Anyone else read this and think immediately of WKRP? "As God is my witness, I thought turkeys could fly!" ;D
 
Jimmy, no question that NPR has the closest thing HD has to a "killer app" (and I'm talking here about the FM flavor, not HD-AM which is pointless and worthless IMO). The multicasting function was actually developed and pushed by NPR, not iBiquity which in its infinite cluelessness didn't conceive of the concept.

Many NPR station are using the HD-FM subs to redistribute profitable AM talk products like "All Things Considered." The AM signals owned by NPR local affiliates are often signal-challenged, especially at night, so the stations can distribute the radios either through their merchandising "stores" and websites or give them away as pledge-drive premiums.

But again, the technical limitations keep fouling the stew.
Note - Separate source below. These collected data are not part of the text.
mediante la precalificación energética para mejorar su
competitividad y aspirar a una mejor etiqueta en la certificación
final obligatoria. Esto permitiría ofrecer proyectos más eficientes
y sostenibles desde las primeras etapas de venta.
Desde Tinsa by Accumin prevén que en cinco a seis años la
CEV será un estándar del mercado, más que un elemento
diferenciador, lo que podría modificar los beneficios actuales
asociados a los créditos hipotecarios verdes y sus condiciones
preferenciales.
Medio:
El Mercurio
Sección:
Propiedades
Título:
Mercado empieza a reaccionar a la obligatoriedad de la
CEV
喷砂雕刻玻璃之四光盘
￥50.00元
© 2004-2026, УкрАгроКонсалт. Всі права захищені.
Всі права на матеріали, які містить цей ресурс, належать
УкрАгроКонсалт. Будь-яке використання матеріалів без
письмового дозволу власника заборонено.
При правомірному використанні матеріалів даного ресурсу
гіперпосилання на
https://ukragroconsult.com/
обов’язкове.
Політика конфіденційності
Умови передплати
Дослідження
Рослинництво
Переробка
There are the coverage problems, the time-sync problems, and the poor penetration of the HD subchannels - an ironic fault for what is supposed to be a "solution" to sister-AM station coverage problems. It is likewise ironic for NPR stations to put classical music - a prestige format but not a moneymaker - on an HD sub where 32 kbps affords an audio quality not much better than AM. Kind of negates the "quality" image pubcasters like to promulgate.

And if many stations implement -10dBc digital, adjacent-channel problems are going to be serious - alienating NPR, one of HD's most ardent supporters to date.
 
JimmyJames said:
Since public stations often have more programs than space on the main channel, there could be supplementary channels with alternate schedules, more programs, BBC/International news, or specialized music. I suppose religious stations could also, with split formats including CCM, Christian CHR, or traditional/gospel music that could be sold through their mailing list or fund drives. Since many noncommercial stations operate with a degree of institutional funding or grant money, this might also be a help in producing more channels.
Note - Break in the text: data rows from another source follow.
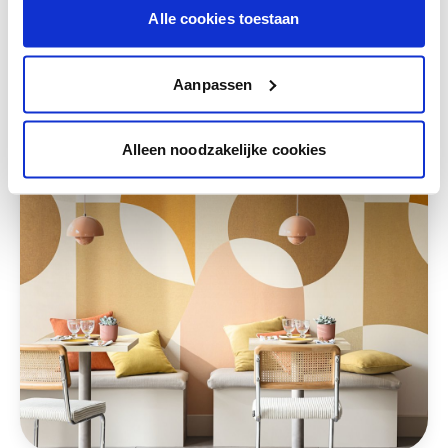
Alle cookies toestaan
Deze stijlen zijn misschien ook iets voor jou
Aanpassen
Alleen noodzakelijke cookies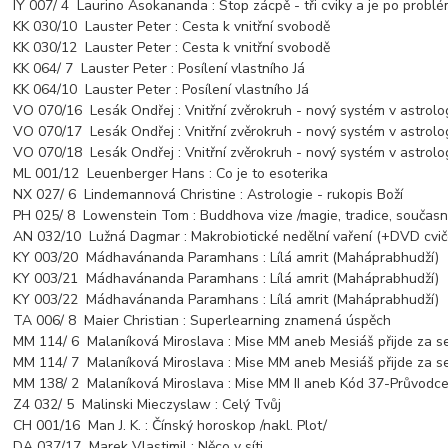
IY 007/ 4 Laurino Asokananda : Stop zácpě - tři cviky a je po probl
KK 030/10 Lauster Peter : Cesta k vnitřní svobodě
KK 030/12 Lauster Peter : Cesta k vnitřní svobodě
KK 064/ 7 Lauster Peter : Posílení vlastního Já
KK 064/10 Lauster Peter : Posílení vlastního Já
VO 070/16 Lesák Ondřej : Vnitřní zvěrokruh - nový systém v astrolog
VO 070/17 Lesák Ondřej : Vnitřní zvěrokruh - nový systém v astrolog
VO 070/18 Lesák Ondřej : Vnitřní zvěrokruh - nový systém v astrolog
ML 001/12 Leuenberger Hans : Co je to esoterika
NX 027/ 6 Lindemannová Christine : Astrologie - rukopis Boží
PH 025/ 8 Lowenstein Tom : Buddhova vize /magie, tradice, současn
AN 032/10 Lužná Dagmar : Makrobiotické nedělní vaření (+DVD cvič
KY 003/20 Mádhavánanda Paramhans : Lílá amrit (Maháprabhudží)
KY 003/21 Mádhavánanda Paramhans : Lílá amrit (Maháprabhudží)
KY 003/22 Mádhavánanda Paramhans : Lílá amrit (Maháprabhudží)
TA 006/ 8 Maier Christian : Superlearning znamená úspěch
MM 114/ 6 Malaníková Miroslava : Mise MM aneb Mesiáš přijde za se
MM 114/ 7 Malaníková Miroslava : Mise MM aneb Mesiáš přijde za se
MM 138/ 2 Malaníková Miroslava : Mise MM II aneb Kód 37-Průvodce n
Z4 032/ 5 Malinski Mieczyslaw : Celý Tvůj
CH 001/16 Man J. K. : Čínský horoskop /nakl. Plot/
DA 037/17 Marek Vlastimil : Něco v síti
I think everybody agrees that HD-2 is the only aspect of HD radio that is compelling. The problem I have with it is that it drops to dead silence when the signal drops out. That could prove to be too annoying for the average listener.

Don't count on Christian stations being smart enough to offer alternative programming. They are so busy distributing their bland mix of "holy" music they wouldn't touch Christian CHR or rock. Not around Houston at least ---- what a radio desert!!!! If you want oldies - or Christian CHR - or Christian rock - hit the road jack, nobody wants to play it for you.
 
rbrucecarter5 said:
I think everybody agrees that HD-2 is the only aspect of HD radio that is compelling. The problem I have with it is that it drops to dead silence when the signal drops out. That could prove to be too annoying for the average listener.

It COULD be compelling, if:

1) Broadcasters would find some content for the HD2s that would actually be worth listening to (even in Boston, that Irish channel just isn't cutting it), and
2) Broadcasters would pay the same attention to HD2s that they pay to any other audio transmission they're responsible for. There are altogether too many reports of HD secondaries being off the air for days or weeks at a time, and no one at the station is even monitoring them to find out that they're off.